Extracted information: Begin

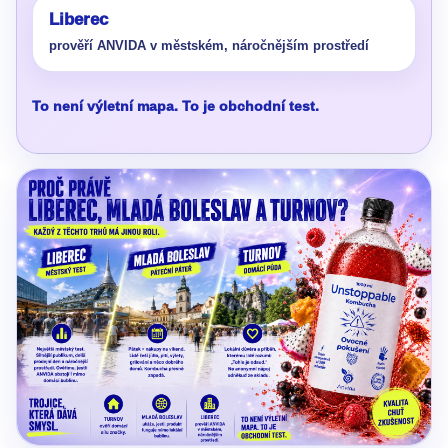
Liberec
prověří ANVIDA v městském, náročnějším prostředí
To není výletní mapa. To je obchodní test.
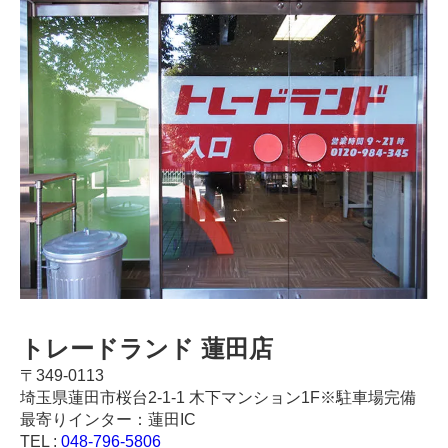
トレードランド 蓮田店
〒349-0113
埼玉県蓮田市桜台2-1-1 木下マンション1F※駐車場完備
最寄りインター：蓮田IC
TEL :
048-796-5806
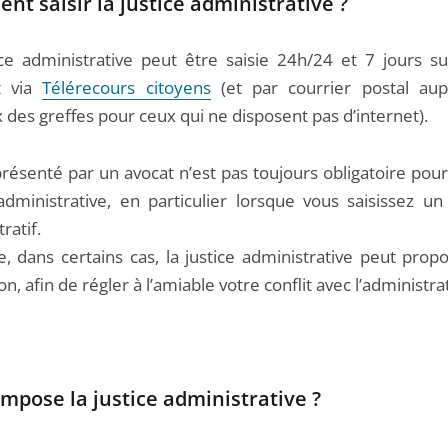
t saisir la justice administrative ?
ice administrative peut être saisie 24h/24 et 7 jours su
t via
Télérecours citoyens
(et par courrier postal au
 des greffes pour ceux qui ne disposent pas d’internet).
résenté par un avocat n’est pas toujours obligatoire pour 
 administrative, en particulier lorsque vous saisissez un
ratif.
e, dans certains cas, la justice administrative peut prop
n, afin de régler à l’amiable votre conflit avec l’administra
mpose la justice administrative ?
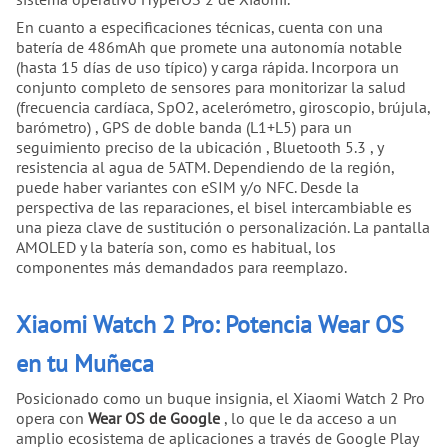
En cuanto a especificaciones técnicas, cuenta con una
batería de 486mAh que promete una autonomía notable
(hasta 15 días de uso típico) y carga rápida. Incorpora un
conjunto completo de sensores para monitorizar la salud
(frecuencia cardíaca, SpO2, acelerómetro, giroscopio, brújula,
barómetro) , GPS de doble banda (L1+L5) para un
seguimiento preciso de la ubicación , Bluetooth 5.3 , y
resistencia al agua de 5ATM. Dependiendo de la región,
puede haber variantes con eSIM y/o NFC. Desde la
perspectiva de las reparaciones, el bisel intercambiable es
una pieza clave de sustitución o personalización. La pantalla
AMOLED y la batería son, como es habitual, los
componentes más demandados para reemplazo.
Xiaomi Watch 2 Pro: Potencia Wear OS
en tu Muñeca
Posicionado como un buque insignia, el Xiaomi Watch 2 Pro
opera con
Wear OS de Google
, lo que le da acceso a un
amplio ecosistema de aplicaciones a través de Google Play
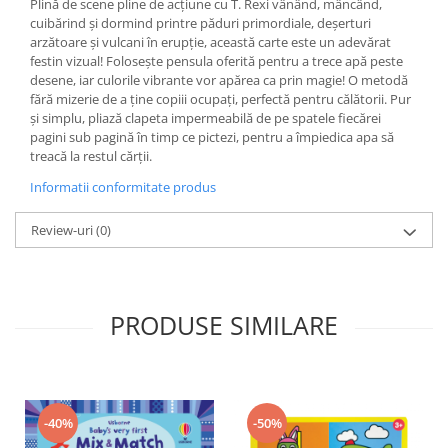
Plină de scene pline de acțiune cu T. Rexi vânând, mâncând,
cuibărind și dormind printre păduri primordiale, deșerturi
arzătoare și vulcani în erupție, această carte este un adevărat
festin vizual! Folosește pensula oferită pentru a trece apă peste
desene, iar culorile vibrante vor apărea ca prin magie! O metodă
fără mizerie de a ține copiii ocupați, perfectă pentru călătorii. Pur
și simplu, pliază clapeta impermeabilă de pe spatele fiecărei
pagini sub pagină în timp ce pictezi, pentru a împiedica apa să
treacă la restul cărții.
Informatii conformitate produs
Review-uri
(0)
PRODUSE SIMILARE
-40%
-50%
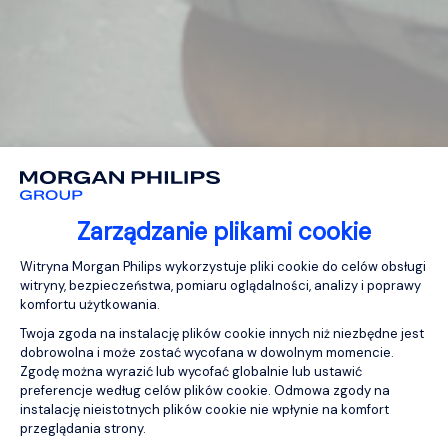
Zarządzanie plikami cookie
Platforma zarządzania zgodą: Personali
Witryna Morgan Philips wykorzystuje pliki cookie do celów obsługi
witryny, bezpieczeństwa, pomiaru oglądalności, analizy i poprawy
komfortu użytkowania.
Twoja zgoda na instalację plików cookie innych niż niezbędne jest
dobrowolna i może zostać wycofana w dowolnym momencie.
Zgodę można wyrazić lub wycofać globalnie lub ustawić
preferencje według celów plików cookie. Odmowa zgody na
instalację nieistotnych plików cookie nie wpłynie na komfort
przeglądania strony.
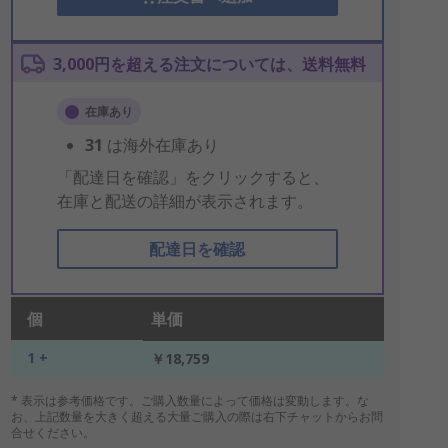
3,000円を超える注文については、送料無料
在庫あり
31
は海外在庫あり
「配達日を確認」をクリックすると、
在庫と配送の詳細が表示されます。
配達日を確認
個
単価
1 +
￥18,759
* 表示は参考価格です。ご購入数量によって価格は変動します。な
お、上記数量を大きく超える大量ご購入の際は右下チャットからお問
合せください。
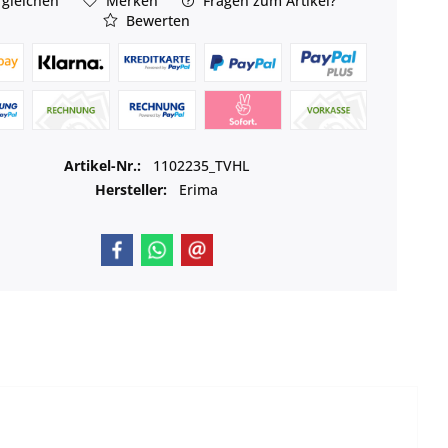
gleichen
Merken
Fragen zum Artikel?
Bewerten
Artikel-Nr.:
1102235_TVHL
Hersteller:
Erima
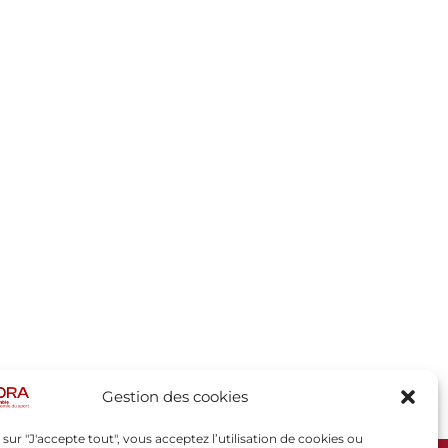
Gestion des cookies
 sur "J'accepte tout", vous acceptez l’utilisation de cookies ou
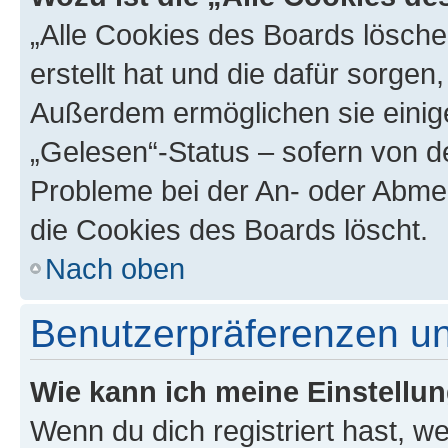
„Alle Cookies des Boards lösche
erstellt hat und die dafür sorge
Außerdem ermöglichen sie einige
„Gelesen“-Status – sofern von de
Probleme bei der An- oder Abme
die Cookies des Boards löscht.
Nach oben
Benutzerpräferenzen un
Wie kann ich meine Einstellu
Wenn du dich registriert hast, we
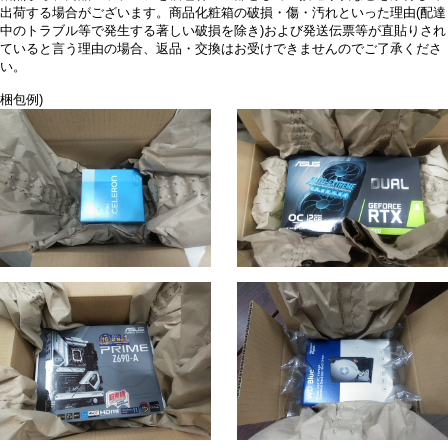
出荷する場合がございます。商品化粧箱の破損・傷・汚れといった理由(配達
中のトラブル等で発生する著しい破損を除き)および発送伝票等が直貼りされ
ていると言う理由の場合、返品・交換はお受けできませんのでご了承くださ
い。
梱包例)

Extracted information: End

Exercise objective: Take exactly the lines from the one containing "componentes más demandados para reemplazo." through the one containing "amplio ecosistema de" in the data above, and output them with nothing added.

Answer to the exercise:
componentes más demandados para reemplazo.
Xiaomi Watch 2 Pro: Potencia Wear OS
en tu Muñeca
Posicionado como un buque insignia, el Xiaomi Watch 2 Pro
opera con
Wear OS de Google
, lo que le da acceso a un
amplio ecosistema de aplicaciones a través de Google Play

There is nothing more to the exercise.